By , March 28, 2013.

The EFF is a non-profit group dedicated to advocating for electronic freedom, though at times that seems to entail supporting for-profit corporations that don’t want to pay license fees. 1See, for example, the EFF/PK amicus brief in AP v. Meltwater and the EFF/PK amicus brief in WNET v. Aereo. The logic of connecting freedom to not paying suppliers escapes me, but it is not out of line with other arguments made by the group.

Case in point: one of the arguments made by the EFF in an amicus brief it filed last week in the Fox v. Aereokiller case currently in front of the 9th Circuit. Among other points, the EFF argues that Aerokiller should not be enjoined because of something Jack Valenti said 30 years ago.

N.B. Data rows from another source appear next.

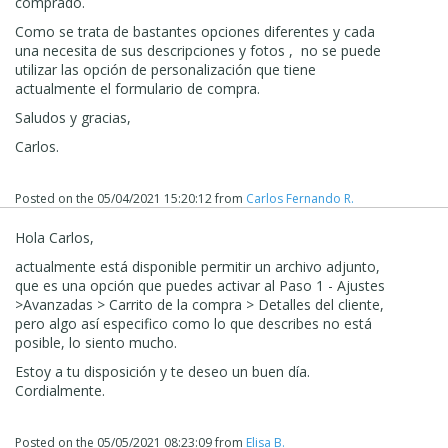
comprado.
Como se trata de bastantes opciones diferentes y cada
una necesita de sus descripciones y fotos , no se puede
utilizar las opción de personalización que tiene
actualmente el formulario de compra.
Saludos y gracias,
Carlos.
Posted on the
05/04/2021 15:20:12
from
Carlos Fernando R.
Hola Carlos,
actualmente está disponible permitir un archivo adjunto,
que es una opción que puedes activar al Paso 1 - Ajustes
>Avanzadas > Carrito de la compra > Detalles del cliente,
pero algo así especifico como lo que describes no está
posible, lo siento mucho.
Estoy a tu disposición y te deseo un buen día.
Cordialmente.
Posted on the
05/05/2021 08:23:09
from
Elisa B.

Aereokiller, like any cable TV provider, retransmits broadcast television to subscribers for a fee. However, unlike cable TV providers that license television programming from copyright owners, Aereokiller has taken the position that it does not need a license. Aereokiller was sued in the Central District Court of California last year by several broadcasters. In December, the court granted a preliminary injunction against Aereokiller, holding that the service was functionally indistinguishable from cable television services. The decision was appealed to the 9th Circuit.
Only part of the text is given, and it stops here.